January 13, 2017
Ties That Bind: Why Asian Alliances Will Survive Trump
On the campaign trail, President-elect Trump regularly denigrated America’s alliances, calling NATO obsolete and demanding that South Korea and Japan “pay up” or the United States would begin to draw down its troop commitment. Since the election, he has reportedly reaffirmed U.S. commitments to Tokyo and Seoul, but Trump’s Asia advisors have confirmed that he intends to press allies to increase their spending. Burden-sharing debates are as old as the security treaties themselves, but Trump’s alliance positions have created unprecedented angst in Asia. Partners worry that his transactional approach to international politics will transcend mere penny-pinching and lead him to abandon them altogether.

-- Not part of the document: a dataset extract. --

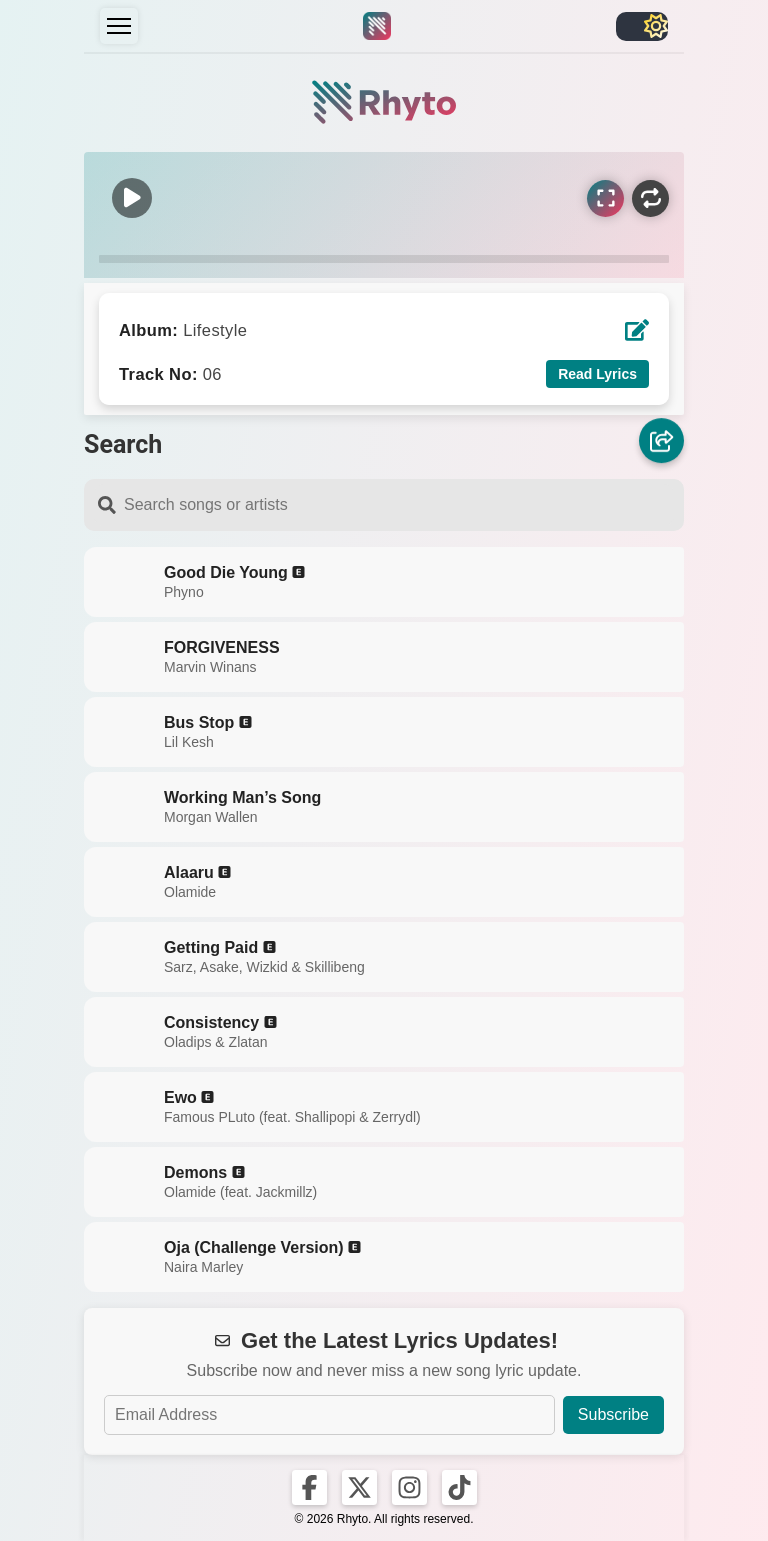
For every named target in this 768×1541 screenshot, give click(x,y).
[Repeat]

These worries have good theoretical grounding: Realist scholars of international relations have often characterized alliances as marriages of convenience, which form against shared threats and disperse when the foe is vanquished. U.S. alliances were, of course, designed in the early Cold War to contain the Soviet Union and to help rebuild postwar Europe and Asia. Both tasks were long ago accomplished, and yet, America’s treaty commitments have lived on and have been repurposed to contemporary challenges. Could the 2016 election be the beginning of the end for these longstanding pacts? As the incoming Trump administration considers a significant realignment in U.S. foreign policy, including an embrace of Russia and “deal-making” with China, perhaps the 70-year American experiment with security guarantee statecraft will also meet its demise — or so this narrative goes.